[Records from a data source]

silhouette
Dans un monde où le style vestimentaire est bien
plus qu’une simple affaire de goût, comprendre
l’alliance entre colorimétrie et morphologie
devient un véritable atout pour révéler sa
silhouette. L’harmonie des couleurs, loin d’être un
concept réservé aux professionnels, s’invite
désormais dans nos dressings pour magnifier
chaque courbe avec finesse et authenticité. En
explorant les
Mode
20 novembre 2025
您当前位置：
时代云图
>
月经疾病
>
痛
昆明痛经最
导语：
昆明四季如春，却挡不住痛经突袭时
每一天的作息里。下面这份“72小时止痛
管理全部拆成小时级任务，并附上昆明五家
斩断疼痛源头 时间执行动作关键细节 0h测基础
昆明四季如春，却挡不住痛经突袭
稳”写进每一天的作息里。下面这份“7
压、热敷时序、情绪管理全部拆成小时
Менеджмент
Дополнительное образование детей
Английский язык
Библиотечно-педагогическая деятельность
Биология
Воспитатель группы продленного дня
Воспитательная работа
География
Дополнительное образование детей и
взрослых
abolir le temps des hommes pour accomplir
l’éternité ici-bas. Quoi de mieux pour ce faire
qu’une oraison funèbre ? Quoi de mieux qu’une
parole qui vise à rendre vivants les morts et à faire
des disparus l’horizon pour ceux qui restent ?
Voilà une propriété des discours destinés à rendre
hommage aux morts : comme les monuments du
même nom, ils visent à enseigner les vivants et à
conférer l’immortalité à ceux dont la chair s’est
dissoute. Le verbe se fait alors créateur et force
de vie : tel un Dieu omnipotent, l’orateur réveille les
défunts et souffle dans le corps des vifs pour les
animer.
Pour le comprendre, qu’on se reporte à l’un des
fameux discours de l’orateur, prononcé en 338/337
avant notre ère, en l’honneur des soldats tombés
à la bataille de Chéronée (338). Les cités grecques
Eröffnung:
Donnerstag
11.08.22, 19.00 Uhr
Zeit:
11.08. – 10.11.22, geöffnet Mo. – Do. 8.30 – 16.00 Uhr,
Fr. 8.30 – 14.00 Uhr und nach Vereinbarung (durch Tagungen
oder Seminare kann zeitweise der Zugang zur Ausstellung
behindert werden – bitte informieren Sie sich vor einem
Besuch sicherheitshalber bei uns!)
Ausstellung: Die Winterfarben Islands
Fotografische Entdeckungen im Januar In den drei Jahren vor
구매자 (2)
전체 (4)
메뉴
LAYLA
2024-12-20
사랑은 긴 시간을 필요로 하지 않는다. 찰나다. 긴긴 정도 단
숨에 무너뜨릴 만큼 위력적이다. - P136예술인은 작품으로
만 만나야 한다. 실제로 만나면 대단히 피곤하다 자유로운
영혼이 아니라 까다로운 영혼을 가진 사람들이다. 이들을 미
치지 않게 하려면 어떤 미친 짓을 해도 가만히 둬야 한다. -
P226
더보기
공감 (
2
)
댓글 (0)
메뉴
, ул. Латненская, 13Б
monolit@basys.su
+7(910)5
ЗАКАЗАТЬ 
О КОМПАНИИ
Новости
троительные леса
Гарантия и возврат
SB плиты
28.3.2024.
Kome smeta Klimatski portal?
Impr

Task brief: Only the lines above that hold "discours" are wanted. Show every one of them.

Task response:
Voilà une propriété des discours destinés à rendre
fameux discours de l’orateur, prononcé en 338/337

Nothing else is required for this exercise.